_What you are asked to do_
Where "Arsa" appears in a line of the entries below, that line should be copied.

_Dataset extract_
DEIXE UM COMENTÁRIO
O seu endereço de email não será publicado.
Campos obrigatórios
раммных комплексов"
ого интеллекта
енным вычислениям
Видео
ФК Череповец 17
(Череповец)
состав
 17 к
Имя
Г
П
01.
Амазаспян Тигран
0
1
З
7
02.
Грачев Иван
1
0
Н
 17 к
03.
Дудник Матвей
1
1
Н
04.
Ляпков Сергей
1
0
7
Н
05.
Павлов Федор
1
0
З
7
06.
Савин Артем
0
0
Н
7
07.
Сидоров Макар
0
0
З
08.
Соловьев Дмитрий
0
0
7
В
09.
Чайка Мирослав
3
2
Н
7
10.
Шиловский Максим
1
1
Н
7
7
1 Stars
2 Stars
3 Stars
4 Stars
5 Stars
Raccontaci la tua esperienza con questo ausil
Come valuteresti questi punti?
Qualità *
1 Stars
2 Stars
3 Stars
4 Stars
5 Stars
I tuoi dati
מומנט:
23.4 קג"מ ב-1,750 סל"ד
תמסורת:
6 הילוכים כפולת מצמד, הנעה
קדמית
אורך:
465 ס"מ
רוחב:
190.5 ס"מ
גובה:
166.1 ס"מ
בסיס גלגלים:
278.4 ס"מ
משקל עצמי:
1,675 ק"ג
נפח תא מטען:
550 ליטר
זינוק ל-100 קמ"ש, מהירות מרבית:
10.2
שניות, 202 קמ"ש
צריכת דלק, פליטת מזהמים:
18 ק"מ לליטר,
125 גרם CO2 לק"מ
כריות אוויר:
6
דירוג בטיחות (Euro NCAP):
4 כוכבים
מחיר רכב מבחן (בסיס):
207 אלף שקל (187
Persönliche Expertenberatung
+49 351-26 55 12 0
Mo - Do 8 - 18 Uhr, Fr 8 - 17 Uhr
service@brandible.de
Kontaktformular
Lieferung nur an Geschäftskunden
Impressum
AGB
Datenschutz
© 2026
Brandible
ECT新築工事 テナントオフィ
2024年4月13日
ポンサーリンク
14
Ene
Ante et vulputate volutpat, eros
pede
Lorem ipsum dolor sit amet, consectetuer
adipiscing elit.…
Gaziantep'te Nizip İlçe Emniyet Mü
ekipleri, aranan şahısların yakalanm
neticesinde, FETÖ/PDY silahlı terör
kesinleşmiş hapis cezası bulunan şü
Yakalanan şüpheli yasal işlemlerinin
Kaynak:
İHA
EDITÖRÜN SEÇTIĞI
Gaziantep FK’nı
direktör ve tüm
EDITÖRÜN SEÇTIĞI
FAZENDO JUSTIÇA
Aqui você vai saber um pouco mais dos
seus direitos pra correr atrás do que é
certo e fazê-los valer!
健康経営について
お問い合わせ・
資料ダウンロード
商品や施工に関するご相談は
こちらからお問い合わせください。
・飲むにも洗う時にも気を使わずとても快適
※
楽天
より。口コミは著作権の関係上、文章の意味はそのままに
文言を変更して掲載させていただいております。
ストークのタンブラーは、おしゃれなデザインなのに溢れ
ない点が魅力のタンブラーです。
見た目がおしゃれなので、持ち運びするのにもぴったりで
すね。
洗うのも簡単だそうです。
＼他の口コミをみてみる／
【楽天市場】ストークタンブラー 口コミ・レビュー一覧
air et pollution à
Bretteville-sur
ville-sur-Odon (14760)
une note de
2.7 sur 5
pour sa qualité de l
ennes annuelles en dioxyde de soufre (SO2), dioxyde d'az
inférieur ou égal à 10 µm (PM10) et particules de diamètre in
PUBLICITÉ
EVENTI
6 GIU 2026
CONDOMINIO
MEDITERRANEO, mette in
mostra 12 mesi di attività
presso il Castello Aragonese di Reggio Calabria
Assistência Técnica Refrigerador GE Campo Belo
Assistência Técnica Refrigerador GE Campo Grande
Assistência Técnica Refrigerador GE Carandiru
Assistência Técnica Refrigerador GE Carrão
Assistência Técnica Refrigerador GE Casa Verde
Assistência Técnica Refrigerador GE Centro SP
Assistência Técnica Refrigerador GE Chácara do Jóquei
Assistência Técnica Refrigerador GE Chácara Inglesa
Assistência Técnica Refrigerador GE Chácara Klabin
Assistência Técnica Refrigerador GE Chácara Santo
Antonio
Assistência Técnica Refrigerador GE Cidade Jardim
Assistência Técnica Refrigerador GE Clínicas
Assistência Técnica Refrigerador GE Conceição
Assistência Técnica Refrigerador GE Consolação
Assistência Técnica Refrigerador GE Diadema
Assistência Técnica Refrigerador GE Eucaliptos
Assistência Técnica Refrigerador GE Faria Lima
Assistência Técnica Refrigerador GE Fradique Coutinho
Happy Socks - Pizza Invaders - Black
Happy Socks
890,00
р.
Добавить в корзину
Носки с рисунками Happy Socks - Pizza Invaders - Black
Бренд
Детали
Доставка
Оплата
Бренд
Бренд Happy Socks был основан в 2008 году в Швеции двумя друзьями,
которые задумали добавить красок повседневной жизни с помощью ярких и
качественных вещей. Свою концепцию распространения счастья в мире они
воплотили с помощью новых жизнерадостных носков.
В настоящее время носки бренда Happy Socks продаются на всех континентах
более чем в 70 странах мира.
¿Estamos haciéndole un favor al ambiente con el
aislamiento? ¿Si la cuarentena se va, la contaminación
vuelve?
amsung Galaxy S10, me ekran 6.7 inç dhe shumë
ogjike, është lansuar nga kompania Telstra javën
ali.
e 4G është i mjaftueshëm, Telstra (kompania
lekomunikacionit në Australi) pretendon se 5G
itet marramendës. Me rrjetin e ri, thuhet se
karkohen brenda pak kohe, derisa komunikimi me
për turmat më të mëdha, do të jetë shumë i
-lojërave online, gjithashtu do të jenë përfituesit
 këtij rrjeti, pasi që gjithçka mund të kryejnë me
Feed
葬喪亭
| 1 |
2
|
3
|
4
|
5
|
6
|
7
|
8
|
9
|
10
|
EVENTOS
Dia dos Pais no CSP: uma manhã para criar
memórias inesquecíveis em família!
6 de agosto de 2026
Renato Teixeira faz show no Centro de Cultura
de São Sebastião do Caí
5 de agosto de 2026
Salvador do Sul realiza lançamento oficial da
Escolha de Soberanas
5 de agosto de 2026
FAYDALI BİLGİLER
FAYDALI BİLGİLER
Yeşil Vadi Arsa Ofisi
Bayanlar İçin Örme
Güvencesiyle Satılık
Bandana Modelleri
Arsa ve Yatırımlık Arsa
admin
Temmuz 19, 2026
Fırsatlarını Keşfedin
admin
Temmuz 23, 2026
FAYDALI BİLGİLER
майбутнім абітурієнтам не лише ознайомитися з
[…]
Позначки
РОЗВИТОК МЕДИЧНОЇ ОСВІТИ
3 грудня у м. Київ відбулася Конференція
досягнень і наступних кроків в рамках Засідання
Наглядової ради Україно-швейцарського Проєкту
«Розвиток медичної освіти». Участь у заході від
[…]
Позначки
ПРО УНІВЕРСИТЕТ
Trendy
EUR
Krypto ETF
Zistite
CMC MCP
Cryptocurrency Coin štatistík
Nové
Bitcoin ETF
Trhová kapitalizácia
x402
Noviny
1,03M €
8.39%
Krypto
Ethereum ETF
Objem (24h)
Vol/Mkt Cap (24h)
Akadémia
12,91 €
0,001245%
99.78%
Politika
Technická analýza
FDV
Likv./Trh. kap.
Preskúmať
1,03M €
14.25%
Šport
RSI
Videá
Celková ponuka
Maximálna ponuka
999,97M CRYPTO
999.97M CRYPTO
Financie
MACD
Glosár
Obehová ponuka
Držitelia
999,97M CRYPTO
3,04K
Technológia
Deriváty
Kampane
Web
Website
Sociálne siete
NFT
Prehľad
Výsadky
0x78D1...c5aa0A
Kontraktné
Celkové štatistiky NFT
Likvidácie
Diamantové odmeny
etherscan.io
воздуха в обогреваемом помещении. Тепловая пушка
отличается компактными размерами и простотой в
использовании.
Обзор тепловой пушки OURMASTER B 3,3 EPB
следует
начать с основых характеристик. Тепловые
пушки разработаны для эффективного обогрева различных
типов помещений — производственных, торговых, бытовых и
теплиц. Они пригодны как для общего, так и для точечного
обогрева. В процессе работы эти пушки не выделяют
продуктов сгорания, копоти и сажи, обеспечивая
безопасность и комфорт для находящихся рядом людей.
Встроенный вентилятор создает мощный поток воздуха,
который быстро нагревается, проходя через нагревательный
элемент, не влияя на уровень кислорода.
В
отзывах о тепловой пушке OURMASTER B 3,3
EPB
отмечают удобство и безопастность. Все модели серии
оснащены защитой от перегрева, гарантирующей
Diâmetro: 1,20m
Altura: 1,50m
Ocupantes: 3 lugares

_Response to the task_
Yeşil Vadi Arsa Ofisi
Arsa ve Yatırımlık Arsa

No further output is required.